When the high profile appeal made by Tini Owens to be granted divorce from her husband of 40 years was rejected at the end of last month, we understood that it was in accordance with a strict interpretation of the law, but cited the decision as evidence of the urgent need for its reform.

Mrs Owens, 68 from Worcestershire, wanted the court to grant her a divorce from her husband, Mr Hugh Owens, 80. As she had no grounds based on adultery, two year separation with consent or desertion, the ruling of the Supreme Court that her husband’s behaviour was not unreasonable enough to support divorce, means she will have to now wait until 2020 to begin divorce proceedings after five years of separation.

The justices who made the ruling were quick to voice their concerns at having to adhere to laws that have not been changed since their introduction in 1973. One, Lord Wilson, said they had ruled against Mrs Owens ‘with reluctance’ and highlighted the need for a Parliamentary review of the law.

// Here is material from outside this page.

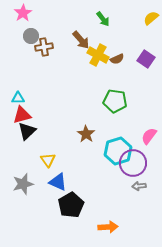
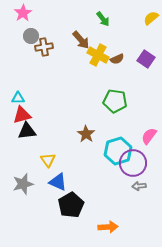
black triangle: rotated 36 degrees clockwise
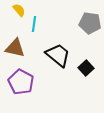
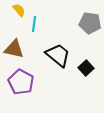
brown triangle: moved 1 px left, 1 px down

Another, Lord Mance, joined his colleague in sharing ‘uneasy feelings’, one judge said she reached her conclusion with ‘no enthusiasm whatsoever’, and Parliament was cited as having ‘decreed’ that being in a ‘wretchedly unhappy marriage’ was not grounds for divorce.

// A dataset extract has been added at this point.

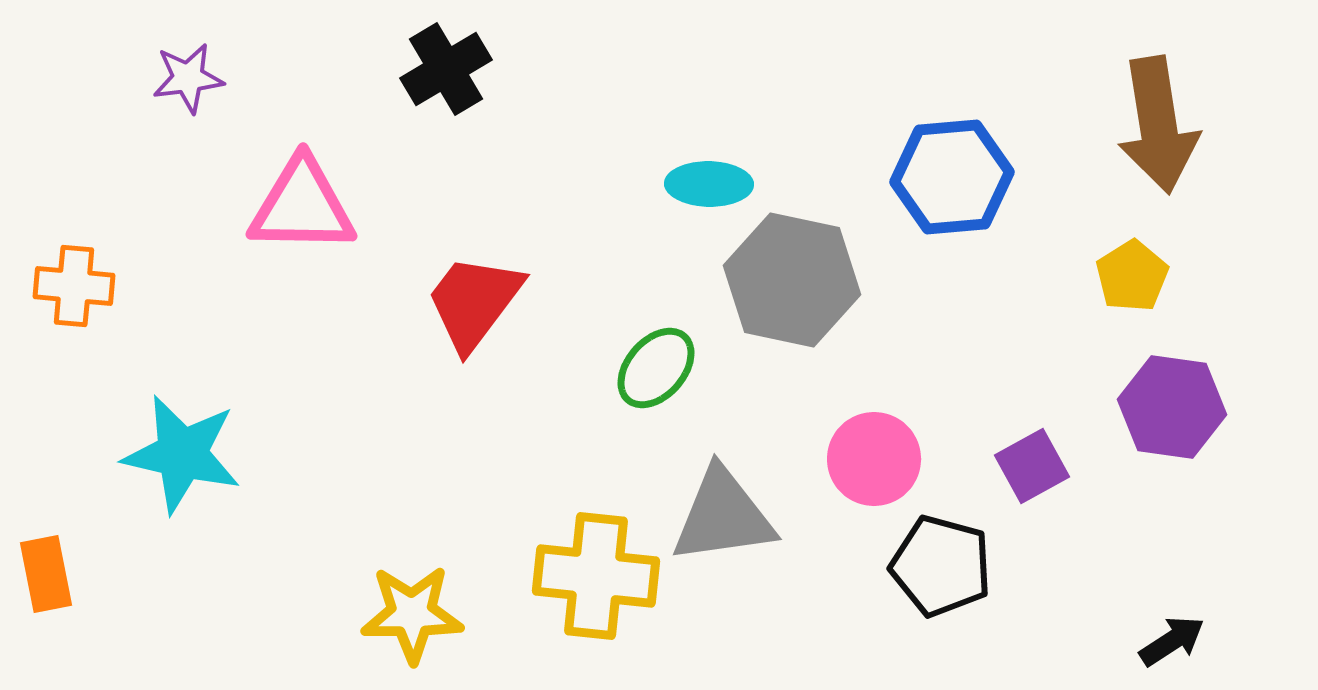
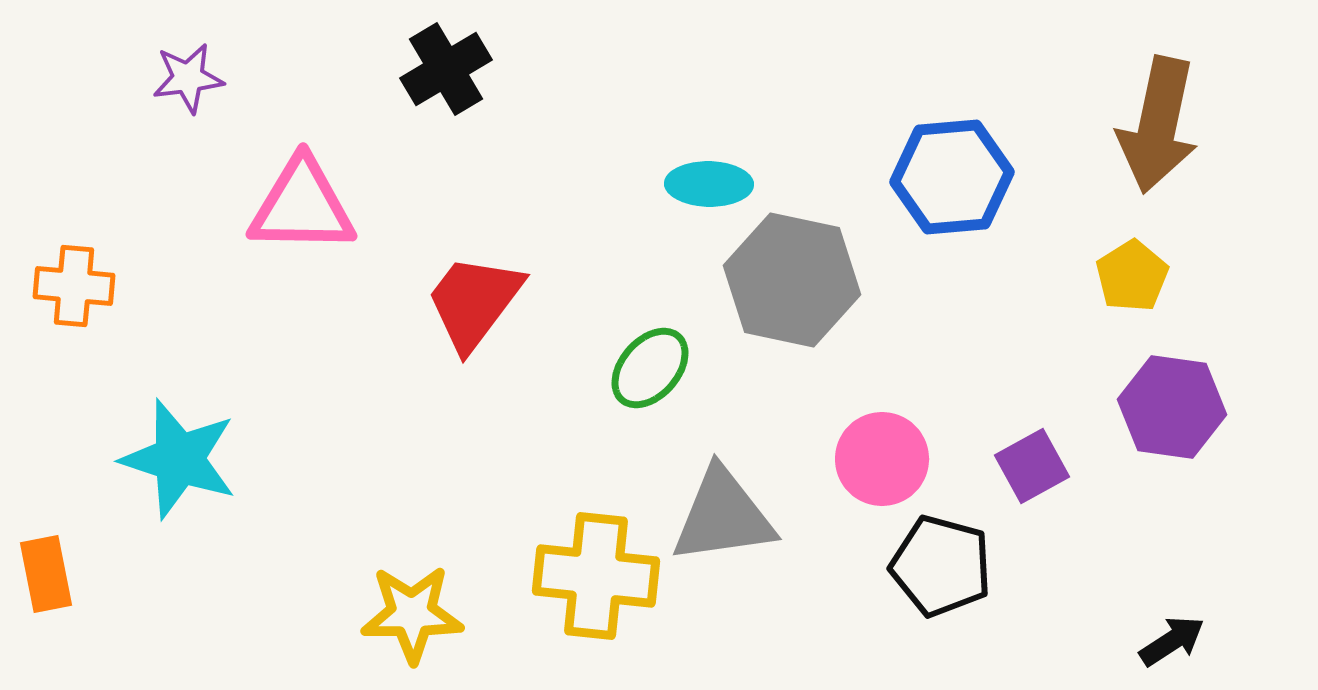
brown arrow: rotated 21 degrees clockwise
green ellipse: moved 6 px left
cyan star: moved 3 px left, 5 px down; rotated 5 degrees clockwise
pink circle: moved 8 px right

Even the Supreme Court President, Lady Hale, said, while it was not for judges to change the law, she found the case ‘very troubling’.

Whilst Mrs Owens is reported to have been devastated by the ruling, her situation does provide fuel for the growing campaign being led by the association for family law professionals, Resolution, to introduce a ‘no-fault’ divorce process which already exists in the US, Australia and Scotland.

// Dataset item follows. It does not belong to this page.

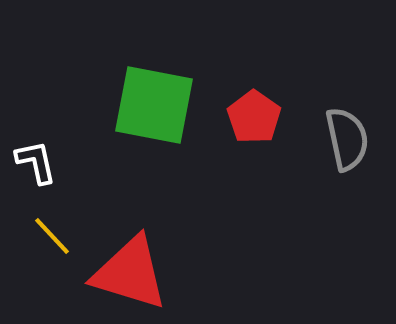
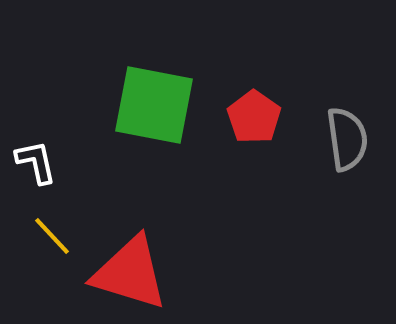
gray semicircle: rotated 4 degrees clockwise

I and my colleagues at Eric Robinson Solicitors are stanch advocates for the opportunity and framework for couples who have grown apart, are willing to amicably separate and wish to avoid accusations and blame for the sake of their family, to quietly and discreetly divorce. A private members' bill has been introduced into Parliament by former family judge Baroness Butler-Sloss, seeking a review of the current law, but it won’t be a quick route to reform.

The Supreme Court ruling will also delay Mr and Mrs Owens from being able to address financial claims arising between them as a result of their separation. Whilst it is possible that they will be able to reach some level of agreement regarding financial provision, this can only be done at this stage by consent, and cannot prevent additional claims being pursued in the future.

The inability to reach the necessary Decree Nisi stage of divorce for at least another two years, means that they are now prevented from achieving financial security by means of either a Consent Order, which will confirm an agreed financial agreement on a final and clean break basis, or a Financial Remedy Order, determined by the court in the absence of any negotiated agreement. Financially therefore the ruling leaves Mr and Mrs Owens’ in limbo.  

It could well be the case that none of the legal wranglings and public spectacle that have taken place (and could well have added to both Mr and Mrs Owens’ frustration and resentment) would have been needed if Mrs Owens could have tried to end the relationship on a ‘no fault’ basis, and surely that would have been a blessing for them, their adult children and whole family?

I can only hope that, though Mrs Owens’ perseverance and conviction may not have given her the personal outcome she desired, it has strengthened resolve to help those who find themselves in a similar position in the future.

We at Eric Robinson Solicitors certainly support ‘No Fault Divorce’.